*** Opening of Information shown ***

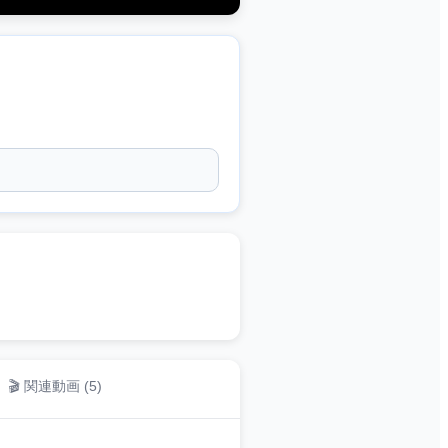
🎬 関連動画 (
5
)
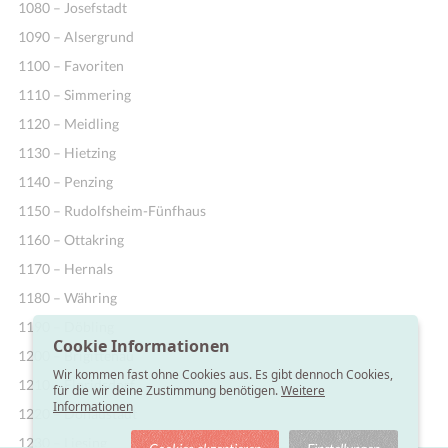
1080 – Josefstadt
1090 – Alsergrund
1100 – Favoriten
1110 – Simmering
1120 – Meidling
1130 – Hietzing
1140 – Penzing
1150 – Rudolfsheim-Fünfhaus
1160 – Ottakring
1170 – Hernals
1180 – Währing
1190 – Döbling
Cookie Informationen
1200 – Brigittenau
Wir kommen fast ohne Cookies aus. Es gibt dennoch Cookies,
1210 – Floridsdorf
für die wir deine Zustimmung benötigen.
Weitere
Informationen
1220 – Donaustadt
1230 – Liesing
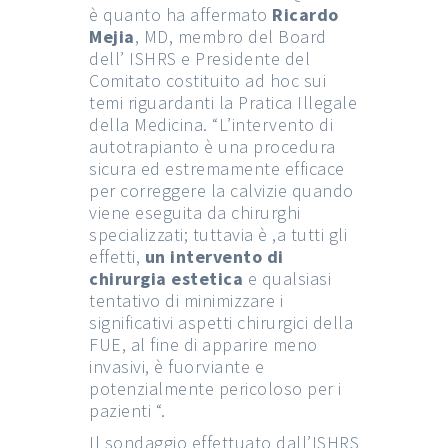
è quanto ha affermato
Ricardo
Mejia
, MD, membro del Board
dell’ ISHRS e Presidente del
Comitato costituito ad hoc sui
temi riguardanti la Pratica Illegale
della Medicina. “L’intervento di
autotrapianto è una procedura
sicura ed estremamente efficace
per correggere la calvizie quando
viene eseguita da chirurghi
specializzati; tuttavia è ,a tutti gli
effetti,
un intervento di
chirurgia estetica
e qualsiasi
tentativo di minimizzare i
significativi aspetti chirurgici della
FUE, al fine di apparire meno
invasivi, è fuorviante e
potenzialmente pericoloso per i
pazienti “.
Il sondaggio effettuato dall’ISHRS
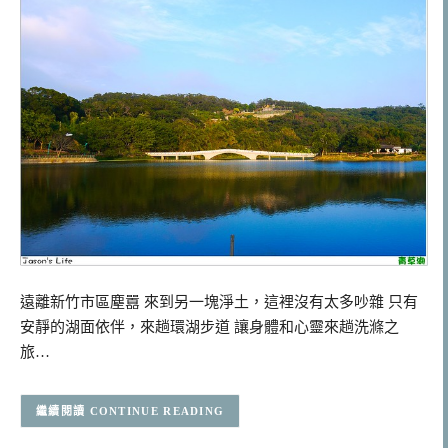
遠離新竹市區塵囂 來到另一塊淨土，這裡沒有太多吵雜 只有
安靜的湖面依伴，來趟環湖步道 讓身體和心靈來趟洗滌之
旅…
CONTINUE READING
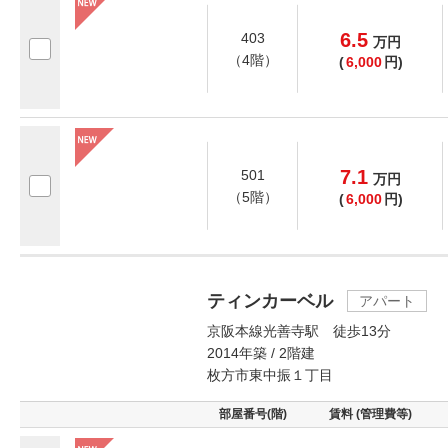
6.5
403
万
円
（4階）
(
6,000
円)
7.1
501
万
円
（5階）
(
6,000
円)
ティンカーベル
アパート
京阪本線光善寺駅 徒歩13分
2014年築 / 2階建
枚方市東中振１丁目
部屋番号(階)
賃料 (管理費等)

*** Close of Information shown ***

= Problem description =
Quote every record above exactly, leaving out the pictures.

= Answer space =
🎬 関連動画 (
5
)
1080 – Josefstadt
1090 – Alsergrund
1100 – Favoriten
1110 – Simmering
1120 – Meidling
1130 – Hietzing
1140 – Penzing
1150 – Rudolfsheim-Fünfhaus
1160 – Ottakring
1170 – Hernals
1180 – Währing
1190 – Döbling
Cookie Informationen
1200 – Brigittenau
Wir kommen fast ohne Cookies aus. Es gibt dennoch Cookies,
1210 – Floridsdorf
für die wir deine Zustimmung benötigen.
Weitere
Informationen
1220 – Donaustadt
1230 – Liesing
è quanto ha affermato
Ricardo
Mejia
, MD, membro del Board
dell’ ISHRS e Presidente del
Comitato costituito ad hoc sui
temi riguardanti la Pratica Illegale
della Medicina. “L’intervento di
autotrapianto è una procedura
sicura ed estremamente efficace
per correggere la calvizie quando
viene eseguita da chirurghi
specializzati; tuttavia è ,a tutti gli
effetti,
un intervento di
chirurgia estetica
e qualsiasi
tentativo di minimizzare i
significativi aspetti chirurgici della
FUE, al fine di apparire meno
invasivi, è fuorviante e
potenzialmente pericoloso per i
pazienti “.
Il sondaggio effettuato dall’ISHRS
遠離新竹市區塵囂 來到另一塊淨土，這裡沒有太多吵雜 只有
安靜的湖面依伴，來趟環湖步道 讓身體和心靈來趟洗滌之
旅…
CONTINUE READING
6.5
403
万
円
（4階）
(
6,000
円)
7.1
501
万
円
（5階）
(
6,000
円)
ティンカーベル
アパート
京阪本線光善寺駅 徒歩13分
2014年築 / 2階建
枚方市東中振１丁目
部屋番号(階)
賃料 (管理費等)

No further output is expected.